Who's In It: Jesse Eisenberg, Jason Ritter, Chris Marquette, Eva Amurri, Sebastian Stan
The Basics: Charlie Banks rats out a teen sociopath after the thug nearly murders two obnoxious jocks. The attempted murderer goes free anyway and Charlie heads off to an Ivy League college. But his peace of mind is interrupted when the aimless brawler shows up on campus and decides he wants to hang out there and have casual sex with girls from good families on a permanent basis. He even gets a Lacoste-intensive makeover from the most dissolute of the richies. From there it's one preppy ethical challenge after another: being an outcast on the croquet lawn, fighting in bars, scaring people into being responsible and doing their homework, marking up the library with graffiti. So bad!

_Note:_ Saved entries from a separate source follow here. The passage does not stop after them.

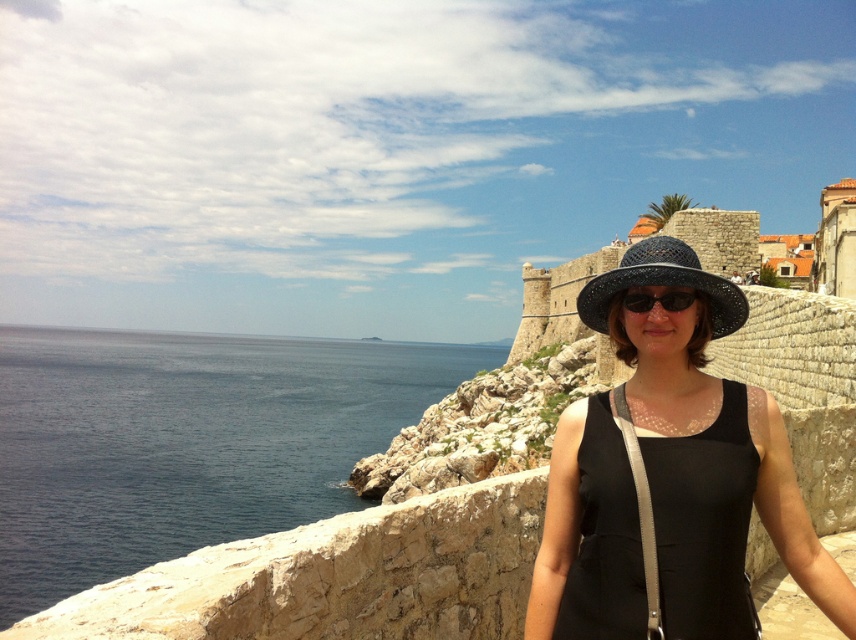 Question: Does black woven hat at center have a lesser width compared to blue woven hat at center?

Choices:
 (A) yes
 (B) no

Answer: (B)

Question: Does black woven hat at center appear over black matte sunglasses at center?

Choices:
 (A) no
 (B) yes

Answer: (A)

Question: Among these objects, which one is farthest from the camera?

Choices:
 (A) black matte sunglasses at center
 (B) blue woven hat at center
 (C) dark blue water at left

Answer: (C)

Question: Which of the following is the farthest from the observer?

Choices:
 (A) black woven hat at center
 (B) dark blue water at left

Answer: (B)

Question: Considering the relative positions of dark blue water at left and black matte sunglasses at center in the image provided, where is dark blue water at left located with respect to black matte sunglasses at center?

Choices:
 (A) above
 (B) below

Answer: (B)

Question: Considering the real-world distances, which object is farthest from the black woven hat at center?

Choices:
 (A) blue woven hat at center
 (B) dark blue water at left

Answer: (B) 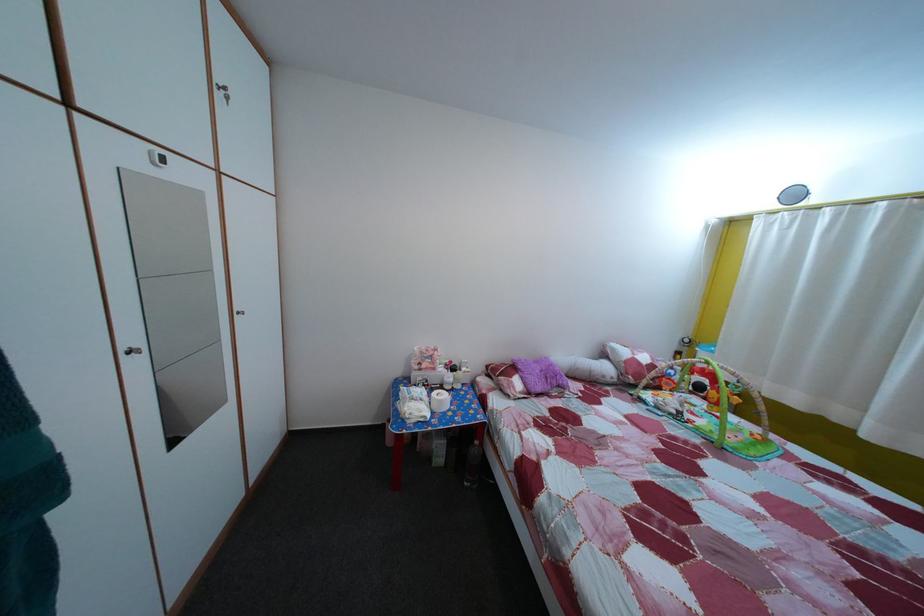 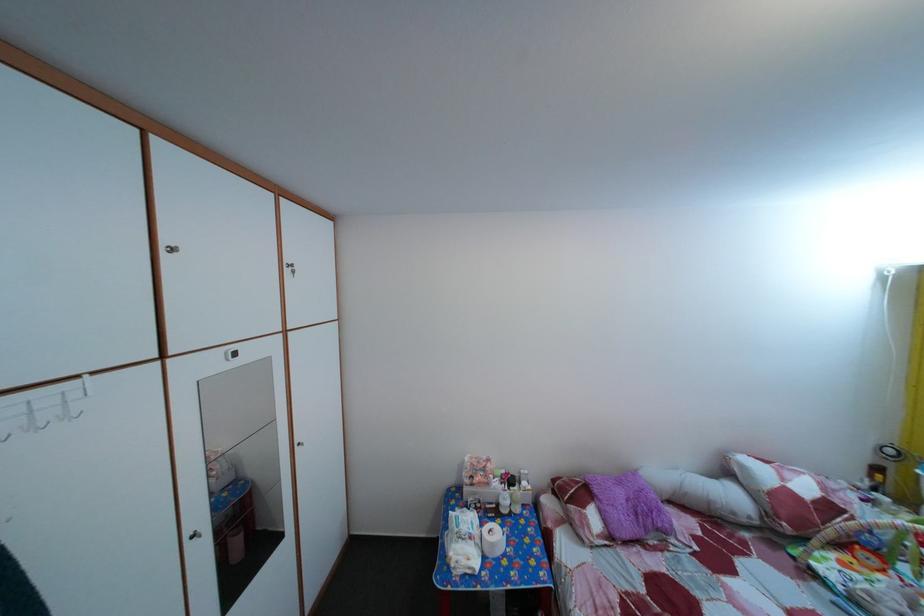 Find the pixel in the second image that matches the point at 450,408 in the first image.

(502, 553)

What's The Deal: You will spend this film's entire 100+ minutes waiting for the inevitable moment of reckoning between Charlie and the young thug he fears the most. It happens in the final minutes, predictably and anti-climactically. But before that moment you float along in a haze of wonderment: about why Fred Durst would choose material like this for his directing debut (Yes, that Fred Durst. And though this is the second movie he's had released into theaters, it was the first one he made); about why anyone thinks Jason Ritter is tough enough to play the bad guy; and about on which planet do college freshmen engage in earnest conversations about The Great Gatsby other than one where their movements are scripted toward an ending that borrows from that earlier classic story of rich young things.
Annoying Stuff: I hate it when period films like this (early 1970s to the early 1980s) get details wrong, even down to posters on teenagers' walls. But here there's so clearly a determination to give you the prettiest version of the era, a nostalgic filter that disregards truth in favor of visual texture and gives the audience pleasing hair and clothes and makeup to look at, that it might as well just be set in 2009. Why bother if you're not going to just go ahead and do it properly? You think all we know is what we see on reruns of That 70s Show?
The Only Character In This Movie Who Doesn't Deserve To Be Terrorized By Jason Ritter's Character: The mousy financial aid-receiving girl that everyone laughs at and who winds up with an unresolved storyline. In fact, if we're to believe the script, then she'll wind up kicked out of school because of a series of problems set in motion by the antics of the privileged jerks. But the movie doesn't care enough about her fate to let us know. So when Jason Ritter stomps on the guy who causes her trouble, the punishment doesn't seem undeserved, no matter how much the other kids are shocked by it.